Sederer recounts his long fight to prevent change for the worse as “for-profit intermediaries” try to seize greater control from doctors and nurses. Sederer’s experiences, observations, and recommendations amount to a troubling wake-up call. His six-year, boots-on-the-ground odyssey is a sobering journey of how the American healthcare system has declined from a progressive system run by healthcare professionals typically with the best interest of the patient and their families at heart to a near-monopoly of profit-driven corporations that view patients as products that should be managed as efficiently as possible.

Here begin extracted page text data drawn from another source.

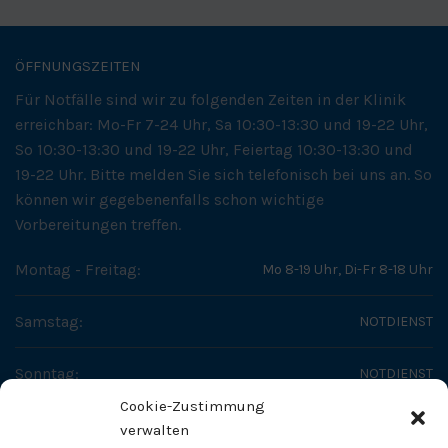
ÖFFNUNGSZEITEN
Für Notfälle sind wir zu folgenden Zeiten in der Klinik
erreichbar: Mo-Fr 7-24 Uhr, Sa 10:30-13:30 und 19-22 Uhr,
So 10:30-13:30 und 19-22 Uhr, Feiertag 10:30-13:30 und
19-22 Uhr. Bitte melden Sie sich telefonisch bei uns an. So
können wir gegebenenfalls schon wichtige
Vorbereitungen treffen.
Montag - Freitag:
Mo 8-19 Uhr, Di-Fr 8-18 Uhr
Samstag:
NOTDIENST
Sonntag:
NOTDIENST
Cookie-Zustimmung
SO ERREICHEN SIE UNS
verwalten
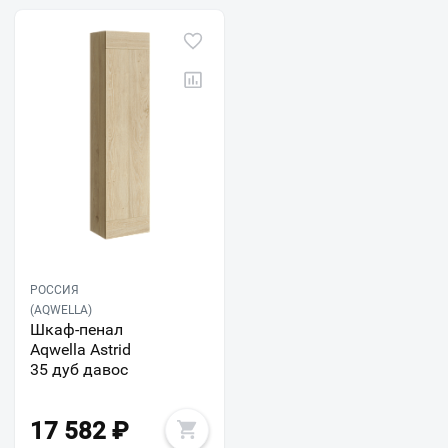
РОССИЯ
(AQWELLA)
Шкаф-пенал
Aqwella Astrid
35 дуб давос
17 582
₽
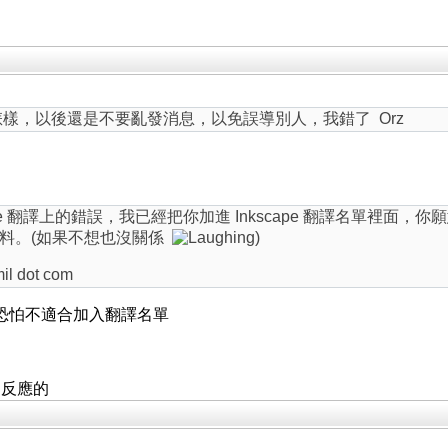
是怎樣，以後還是不要亂發消息，以免誤導別人，我錯了 Orz
pe 翻譯上的錯誤，我已經把你加進 Inkscape 翻譯名單裡面，
料。(如果不想也沒關係
)
 dot com
了，恐怕不適合加入翻譯名單
邊反應的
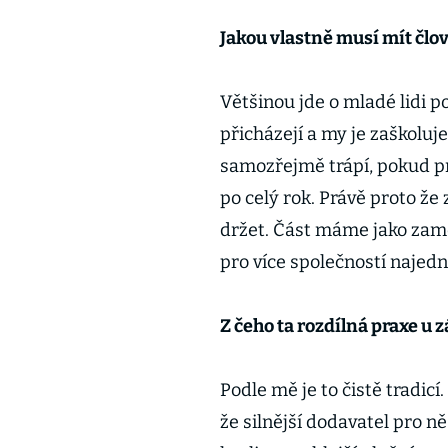
Jakou vlastně musí mít člov
Většinou jde o mladé lidi p
přicházejí a my je zaškoluj
samozřejmě trápí, pokud p
po celý rok. Právě proto že
držet. Část máme jako zamě
pro více společností najedn
Z čeho ta rozdílná praxe u
Podle mě je to čistě tradicí
že silnější dodavatel pro n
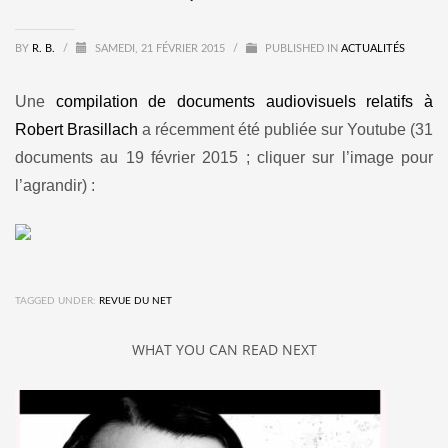
BY
R. B.
/
SAMEDI, 21 FÉVRIER 2015
/
PUBLISHED IN
ACTUALITÉS
Une
compilation de documents audiovisuels relatifs à
Robert Brasillach
a récemment été publiée sur Youtube (31
documents au 19 février 2015 ; cliquer sur l’image pour
l’agrandir) :
TAGGED UNDER:
REVUE DU NET
WHAT YOU CAN READ NEXT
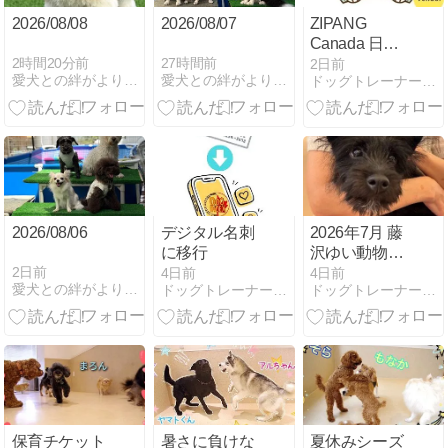
2026/08/08
2026/08/07
ZIPANG
Canada 日本
からの出店
2時間20分前
27時間前
2日前
愛犬との絆がより深まる 京都 ハッピー ドッグスクール
愛犬との絆がより深まる 京都 ハッピー ドッグスクール
ドッグトレーナーのブログ『イヌになる！』
2026/08/06
デジタル名刺
2026年7月 藤
に移行
沢ゆい動物病
院パピー教室
2日前
4日前
4日前
愛犬との絆がより深まる 京都 ハッピー ドッグスクール
ドッグトレーナーのブログ『イヌになる！』
ドッグトレーナーのブログ『イヌになる！』
レポート
保育チケット
暑さに負けな
夏休みシーズ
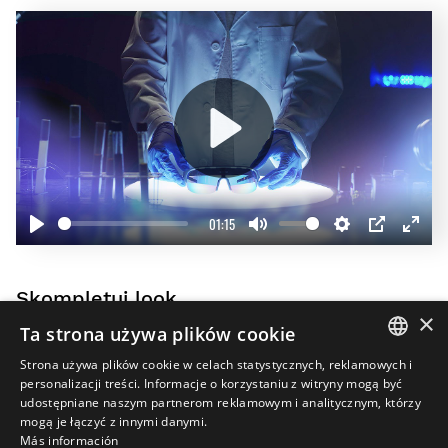
Play
01:15
Play
Mute
Settings
PIP
Enter
fullscr
Skompletuj look
×
20%
Ta strona używa plików cookie
Strona używa plików cookie w celach statystycznych, reklamowych i
SPANISH
personalizacji treści. Informacje o korzystaniu z witryny mogą być
udostępniane naszym partnerom reklamowym i analitycznym, którzy
ENGLISH
mogą je łączyć z innymi danymi.
Más información
GREEK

At times, the book reads like a thriller with Sederer and his team of underdogs taking on corporate America. Along the way he is not afraid to dispense strong medicine as well as wisdom gained from experience. Sederer illuminates a lot of territory as he navigates the “merciless new era of corporate medicine,” the over-prescription of certain drugs, irresponsible doctors, the loss of family involvement in recovery, and more. Ultimately McLean, like the old-fashioned family doctor, survives the onslaught with its leading position in psychiatric research and treatment intact. Sederer offers here nothing less than a real-life prescription for change that should be urgent reading for healthcare administrators, officials, and providers.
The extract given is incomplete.